Саня жадно впитывал в себя все эти рассказы. Окончательно освоившись, он пользовался каждым случаем, чтобы спросить о чем-либо у Юферова, Нины, Муравьева. Только к Николаю Владимировичу он не подходил, побаиваясь, как бы начальник экспедиции не понял всей правды. Но Воробьев больше не расспрашивал ребят. Объяснения Сани показались геологу вполне правдоподобными. Послать сына километров за двести пятьдесят — было похоже на Дашуту, старавшегося воспитать в сыне выносливость, умение преодолевать трудности.
Разведчики часто мечтали о будущем. Разговор обычно начинался между Ниной и Воробьевым, а затем становился общим. Сидя вечером у костра после тяжелого похода, хорошо помечтать о днях, когда в самых глухих уголках тайги лягут широкие дороги, возникнут города и поселки. Воробьев пользовался свободным временем, чтобы рассказать разведчикам о великих стройках Родины, о том, для чего нужны драгоценные металлы, разыскиваемые разведчиками.
Ярко пылает пламя костра. От его света еще гуще становится сумрак ночи. Где-то рядом пофыркивают спутанные кони, доносится позвякивание колокольчиков на шеях оленей. Николай Владимирович рассказывает разведчикам о днях битвы на волжских берегах, участником которой ему пришлось быть.
— Теперь Волгоград восстановлен.
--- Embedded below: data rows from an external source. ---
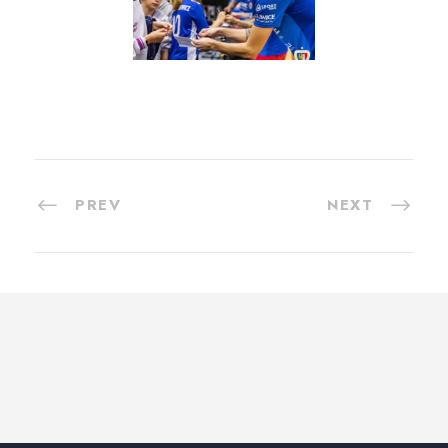
PREV
NEXT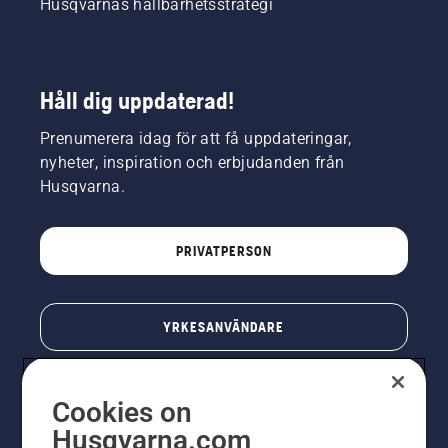
Husqvarnas hållbarhetsstrategi
Håll dig uppdaterad!
Prenumerera idag för att få uppdateringar,
nyheter, inspiration och erbjudanden från
Husqvarna.
PRIVATPERSON
YRKESANVÄNDARE
Cookies on
Husqvarna.com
На руинах, оставшихся после боев, вырос прекрасный город, вечный памятник доблести советского народа.
Большаков набивает свою трубку-носогрейку. Он любит слушать рассказы об Отечественной войне, и сам непрочь вспомнить дни, когда водил партизанский отряд по таежным тропам. Правда, было это давно, во время гражданской войны, но в памяти проводника все эти события хорошо сохранились. Он даже узнает сопки, реки, ключи, которые ему довелось видеть больше трех десятков лет назад. Рядом с проводником сидят Саня и Виктор. Лица мальчиков задумчивы. Наверное, они видят себя сейчас в блиндажах и окопах смелыми солдатами. Юферов, Вавилов, Нина — все под впечатлением рассказа. Николай Владимирович доволен. Значит, эта сама собой возникшая беседа не напрасна.
— тихо запела Нина, и песня, раздвигая темные стены леса, плывет вместе с искрами костра, медленно взлетающими над деревьями. Она задумчиво смотрит на Виктора через разделяющее их пламя.
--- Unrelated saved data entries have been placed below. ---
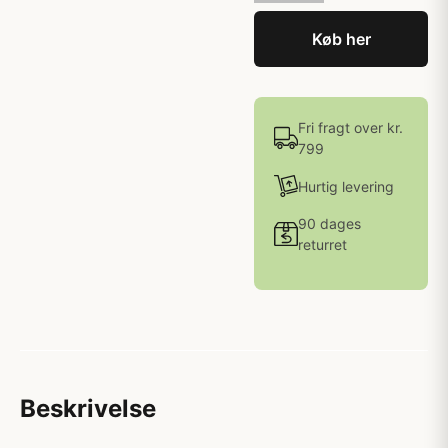
Køb her
Fri fragt over kr.
799
Hurtig levering
90 dages
returret
Beskrivelse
— Витя, скажи, о чем ты сейчас думал? — обращается Нина к мальчику, оборвав песню.
— Я?.. — встрепенулся Виктор.
— Да, вот сейчас, перед тем как я тебя спросила.
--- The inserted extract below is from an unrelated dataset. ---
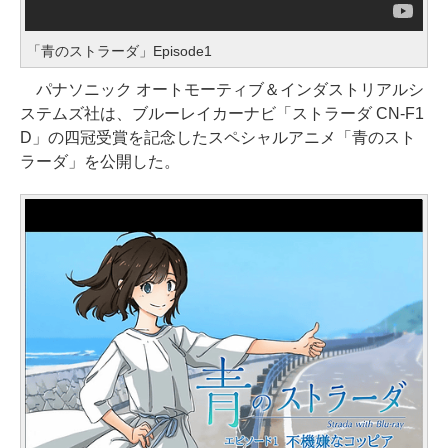
「青のストラーダ」Episode1
パナソニック オートモーティブ＆インダストリアルシ
ステムズ社は、ブルーレイカーナビ「ストラーダ CN-F1
D」の四冠受賞を記念したスペシャルアニメ「青のスト
ラーダ」を公開した。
— Я хочу, чтобы вы меня взяли с собой в экспедицию.
— И все?
— Нет! — приподнявшись, сказал Виктор. — Я хочу найти настоящий самородок, вот такой, — он развел руками, — с оленя, а потом еще один, хоть малюсенький.
— Для чего ж тебе малюсенький, если будет другой, с целого оленя? — подтолкнул его Саня.
— В самом деле, зачем тебе такие самородки? Хотя бы тот, с оленя, уж очень большой, — заинтересовался Воробьев.
— Я отвез бы его в Москву, в Кремль, — выпалил Виктор, застеснялся, опустил глаза и добавил вполголоса: — Пусть на него построят самый большой, самый красивый дом в Волгограде.